The judges challenge Trump
On Tuesday, U.S. District Court Judge Philip Gutierrez issued an order preventing President Trump from revoking DACA protections, and is ordering the administration to reinstate all those who have been dropped from the program. This is more astounding judicial overreach in a year marred by such actions. The initial DACA program was a memo, not legislation, not even a legitimate executive order or regulation. Trump has every right as president to revoke it and enforce that revocation, but this judge has the gall to say he can't.
An earlier circuit court decision handed down in January, blocked Trump from ending DACA in the first place – an action he had initiated last year. The Department of Justice issued an emergency appeal to the Supreme Court to override this decision, but on Monday, the Supreme Court announced that it would not hear it. While this is standard practice when an issue is being litigated in lower courts, the clear abuse of power exercised by these lower courts should compel the Supremes to consider this a special case.
We have been watching this outrageous judicial usurpation of power for a full year. It is sheer lawlessness and has to stop. All public officials swear an oath to protect and defend, not subvert, the Constitution. What they are doing is a threat to the very legal foundations of our Republic.
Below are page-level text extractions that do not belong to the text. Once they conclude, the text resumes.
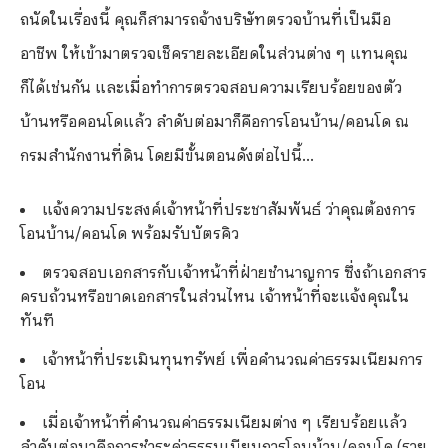
ถนัดในเรื่องนี้ คุณก็สามารถจ้างบริษัทตรวจบ้านที่เป็นมือ
อาชีพ ให้เข้ามาตรวจเช็ครายละเอียดในส่วนต่าง ๆ แทนคุณ
ก็ได้เช่นกัน และเมื่อทำการตรวจสอบความเรียบร้อยของตัว
บ้านหรือคอนโดแล้ว ลำดับต่อมาก็คือการโอนบ้าน
/คอนโด ณ
กรมสำนักงานที่ดิน โดยมีขั้นตอนดังต่อไปนี้...
แจ้งความประสงค์เจ้าหน้าที่ประชาสัมพันธ์ ว่าคุณต้องการ
โอนบ้าน
/คอนโด พร้อมรับบัตรคิว
ตรวจสอบเอกสารกับเจ้าหน้าที่ฝ่ายชำนาญการ ซึ่งถ้าเอกสาร
ครบถ้วนหรือขาดเอกสารในส่วนไหน เจ้าหน้าที่จะแจ้งคุณใน
ทันที
เจ้าหน้าที่ประเมินทุนทรัพย์ เพื่อคำนวณค่าธรรมเนียมการ
โอน
เมื่อเจ้าหน้าที่คำนวณค่าธรรมเนียมต่าง ๆ เรียบร้อยแล้ว
ลำดับต่อมาคือการชำระค่าธรรมเนียมการโอนบ้าน
/คอนโด (ราย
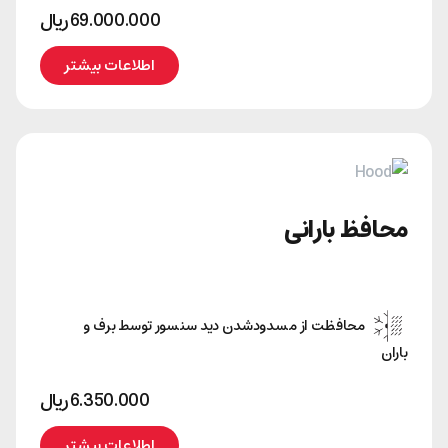
69.000.000
﷼
اطلاعات بیشتر
محافظ بارانی
محافظت از مسدود‌شدن دید سنسور توسط برف و
باران
6.350.000
﷼
اطلاعات بیشتر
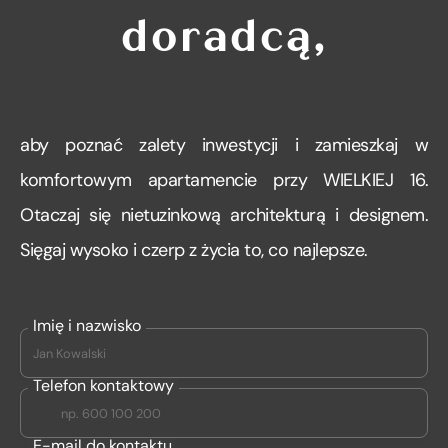
doradcą,
aby poznać zalety inwestycji i zamieszkaj w
komfortowym apartamencie przy WIELKIEJ 16.
Otaczaj się nietuzinkową architekturą i designem.
Sięgaj wysoko i czerp z życia to, co najlepsze.
Imię i nazwisko
Telefon kontaktowy
E-mail do kontaktu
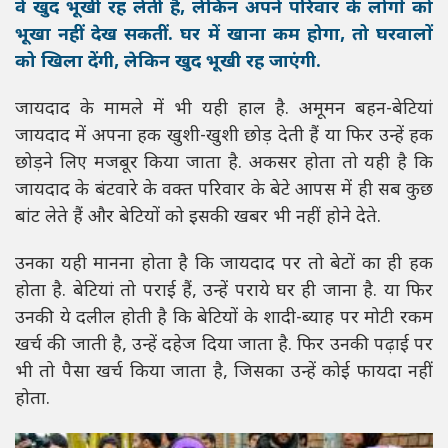
वे खुद भूखी रह लेती हैं, लेकिन अपने परिवार के लोगों को
भूखा नहीं देख सकतीं. घर में खाना कम होगा, तो घरवालों
को खिला देंगी, लेकिन खुद भूखी रह जाएंगी.
जायदाद के मामले में भी यही हाल है. अमूमन बहन-बेटियां
जायदाद में अपना हक खुशी-खुशी छोड़ देती हैं या फिर उन्हें हक
छोड़ने लिए मजबूर किया जाता है. अकसर होता तो यही है कि
जायदाद के बंटवारे के वक्त परिवार के बेटे आपस में ही सब कुछ
बांट लेते हैं और बेटियों को इसकी खबर भी नहीं होने देते.
उनका यही मानना होता है कि जायदाद पर तो बेटों का ही हक
होता है. बेटियां तो पराई हैं, उन्हें पराये घर ही जाना है. या फिर
उनकी ये दलील होती है कि बेटियों के शादी-ब्याह पर मोटी रकम
खर्च की जाती है, उन्हें दहेज दिया जाता है. फिर उनकी पढ़ाई पर
भी तो पैसा खर्च किया जाता है, जिसका उन्हें कोई फायदा नहीं
होता.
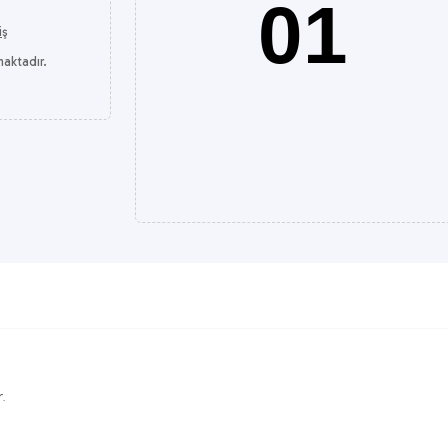
01
iş
maktadır.
.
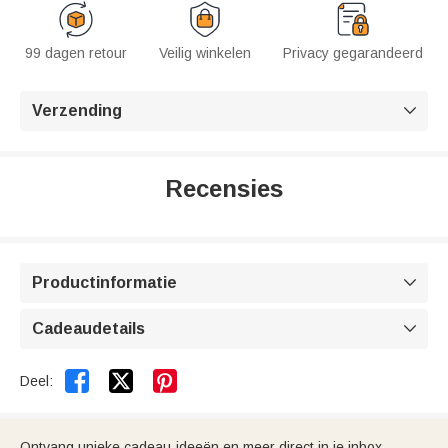
99 dagen retour
Veilig winkelen
Privacy gegarandeerd
Verzending

Recensies
Productinformatie

Cadeaudetails



Deel:
Ontvang unieke cadeau-ideeën en meer direct in je inbox.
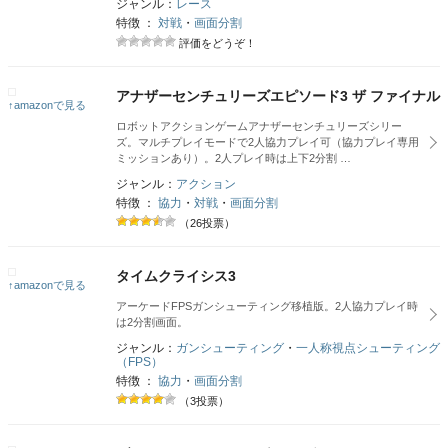
ジャンル：
レース
特徴 ：
対戦
・
画面分割
評価をどうぞ！
アナザーセンチュリーズエピソード3 ザ ファイナル
↑amazonで見る
ロボットアクションゲームアナザーセンチュリーズシリー
ズ。マルチプレイモードで2人協力プレイ可（協力プレイ専用
ミッションあり）。2人プレイ時は上下2分割 …
ジャンル：
アクション
特徴 ：
協力
・
対戦
・
画面分割
（26投票）
タイムクライシス3
↑amazonで見る
アーケードFPSガンシューティング移植版。2人協力プレイ時
は2分割画面。
ジャンル：
ガンシューティング
・
一人称視点シューティング
（FPS）
特徴 ：
協力
・
画面分割
（3投票）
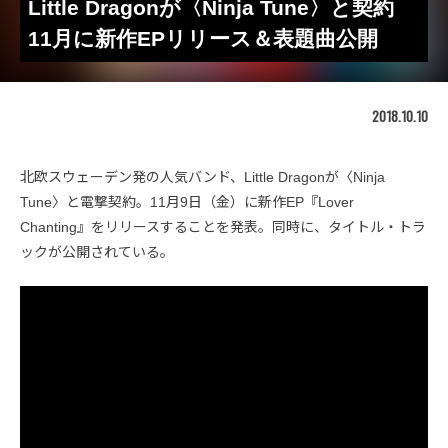
Little Dragonが〈Ninja Tune〉と契約
11月に新作EPリリース＆表題曲公開
2018.10.10
北欧スウェーデン発の人気バンド、Little Dragonが〈Ninja
Tune〉と電撃契約。11月9日（金）に新作EP『Lover
Chanting』をリリースすることを発表。同時に、タイトル・トラ
ックが公開されている。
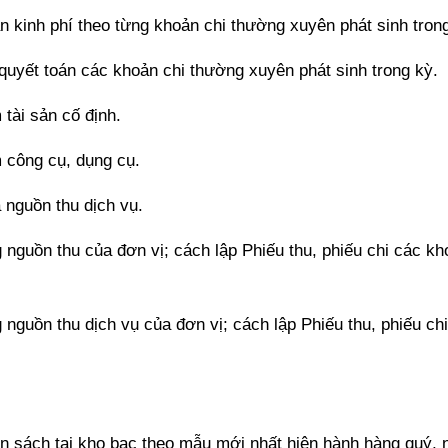
 kinh phí theo từng khoản chi thường xuyên phát sinh tron
uyết toán các khoản chi thường xuyên phát sinh trong kỳ.
 tài sản cố định.
m công cụ, dụng cụ.
 nguồn thu dịch vụ.
nguồn thu của đơn vị; cách lập Phiếu thu, phiếu chi các kh
nguồn thu dịch vụ của đơn vị; cách lập Phiếu thu, phiếu ch
ân sách tại kho bạc theo mẫu mới nhất hiện hành hàng quý, 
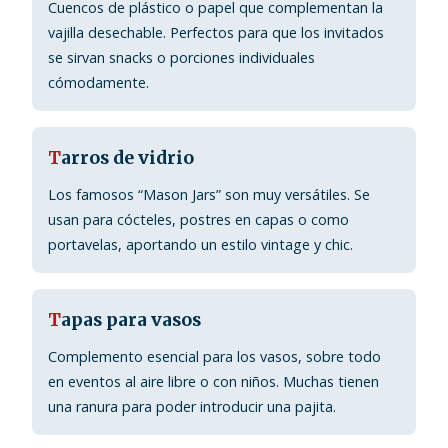
Cuencos de plástico o papel que complementan la
vajilla desechable. Perfectos para que los invitados
se sirvan snacks o porciones individuales
cómodamente.
T
arros de vidrio
Los famosos “Mason Jars” son muy versátiles. Se
usan para cócteles, postres en capas o como
portavelas, aportando un estilo vintage y chic.
T
apas para vasos
Complemento esencial para los vasos, sobre todo
en eventos al aire libre o con niños. Muchas tienen
una ranura para poder introducir una pajita.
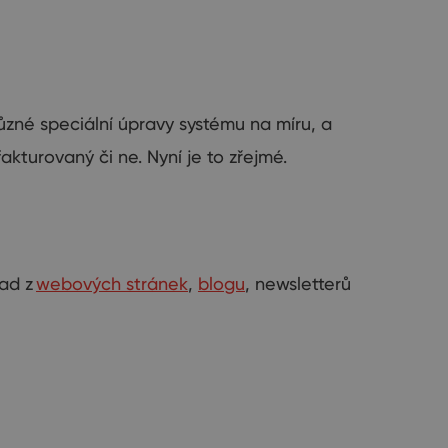
zné speciální úpravy systému na míru, a
fa
kturovaný či ne.
Nyní je to zřejmé.
lad z
webových stránek
,
blogu
, newsletterů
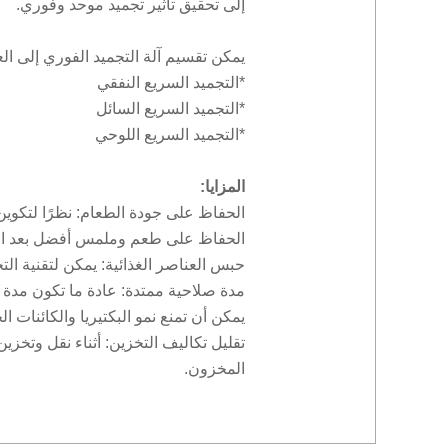
إلى تحقيق تأثير تجميد موحد وفوري.
يمكن تقسيم آلة التجميد الفوري إلى الع
*التجميد السريع النفقي
*التجميد السريع السائل
*التجميد السريع اللوحي
المزايا:
الحفاظ على جودة الطعام: نظرًا لتكوين 
الحفاظ على طعم وملمس أفضل بعد الذ
حبس العناصر الغذائية: يمكن لتقنية ال
مدة صلاحية ممتدة: عادة ما تكون مدة ص
يمكن أن تمنع نمو البكتيريا والكائنات ال
تقليل تكاليف التخزين: أثناء نقل وتخز
المخزون.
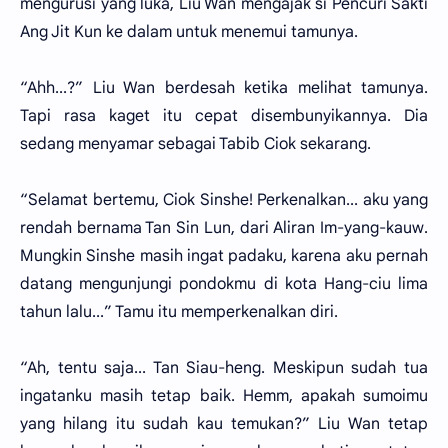
mengurusi yang luka, Liu Wan mengajak si Pencuri Sakti
Ang Jit Kun ke dalam untuk menemui tamunya.
“Ahh...?” Liu Wan berdesah ketika melihat tamunya.
Tapi rasa kaget itu cepat disembunyikannya. Dia
sedang menyamar sebagai Tabib Ciok sekarang.
“Selamat bertemu, Ciok Sinshe! Perkenalkan... aku yang
rendah bernama Tan Sin Lun, dari Aliran Im-yang-kauw.
Mungkin Sinshe masih ingat padaku, karena aku pernah
datang mengunjungi pondokmu di kota Hang-ciu lima
tahun lalu...” Tamu itu memperkenalkan diri.
“Ah, tentu saja... Tan Siau-heng. Meskipun sudah tua
ingatanku masih tetap baik. Hemm, apakah sumoimu
yang hilang itu sudah kau temukan?” Liu Wan tetap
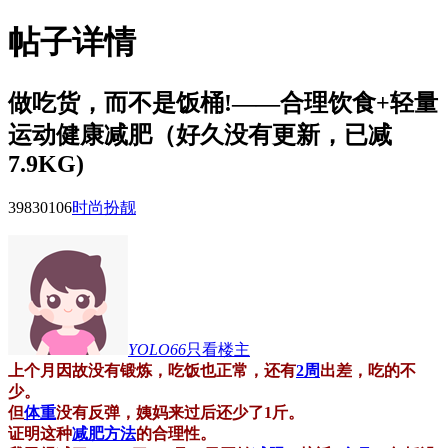
帖子详情
做吃货，而不是饭桶!——合理饮食+轻量
运动健康减肥（好久没有更新，已减
7.9KG)
39830
106
时尚扮靓
YOLO66
只看楼主
上个月因故没有锻炼，吃饭也正常，还有
2周
出差，吃的不
少。
但
体重
没有反弹，姨妈来过后还少了1斤。
证明这种
减肥方法
的合理性。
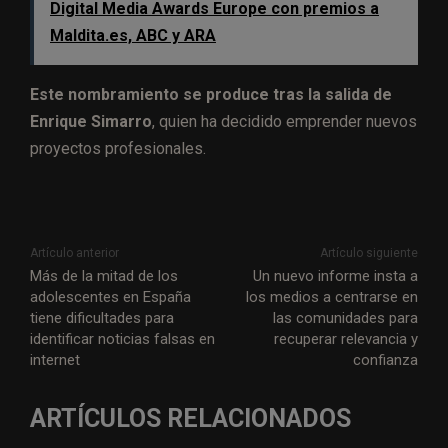
Digital Media Awards Europe con premios a
Maldita.es, ABC y ARA
Este nombramiento se produce tras la salida de
Enrique Simarro
, quien ha decidido emprender nuevos
proyectos profesionales.
Artículo anterior
Artículo siguiente
Más de la mitad de los
Un nuevo informe insta a
adolescentes en España
los medios a centrarse en
tiene dificultades para
las comunidades para
identificar noticias falsas en
recuperar relevancia y
internet
confianza
ARTÍCULOS RELACIONADOS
There is only one punitive remedy that can be taken against such judges. Congress can impeach them. Unfortunately, Congress has impeached only 15 federal judges in its entire history, and only eight of those were actually removed. A good example is the case of Alcee I. Hastings (another U.S. district court judge), who was impeached for accepting a $150,000 bribe to reduce sentences for two mobsters. That is certainly a clear-cut case for impeachment, not to mention significant jail time, but so are these overtly partisan decisions made by judges specifically to thwart the irrefutable authority vested in the presidency.
This kind of legal subversion is actually much more egregious, because it threatens the entire legal structure of our country. If these jurists can successfully usurp the authority of a democratically elected president, it essentially negates the election. To the extent that this is allowed to stand, our nation is no longer a republic, but increasingly resembles a third-world dictatorship.
There is a precedent to convict for such behavior, but not much of one. Supreme Court judge Samuel Chase was impeached by the House of Representatives in 1804 for actions described as "tending to prostitute the high judicial character with which he was invested, to the low purpose of an electioneering partizan" (sic). Unfortunately, the Senate failed to convict, and his case is said to have insulated Supreme Court justices from similar action ever since.
The Supreme Court did hand President Trump a victory on the immigration front this week. It will not affect the DACA controversy, but puts to rest some other legal challenges to Trump's arrest and deportation of criminal aliens. Not surprisingly, this was a defeat for the 9th Circuit, where much of the court obstruction to Trump's immigration policies is originating. The government can now hold criminal aliens indefinitely and can deny bail.
A lower court also ruled this week that the administration could waive environmental regulations to expedite construction of the border wall. So the week was not a complete loss, but it remains frustrating that certain blatantly partisan jurists continue to abuse their power in obstructing the Trump administration's electoral mandate to reverse President Obama's most egregious unconstitutional actions.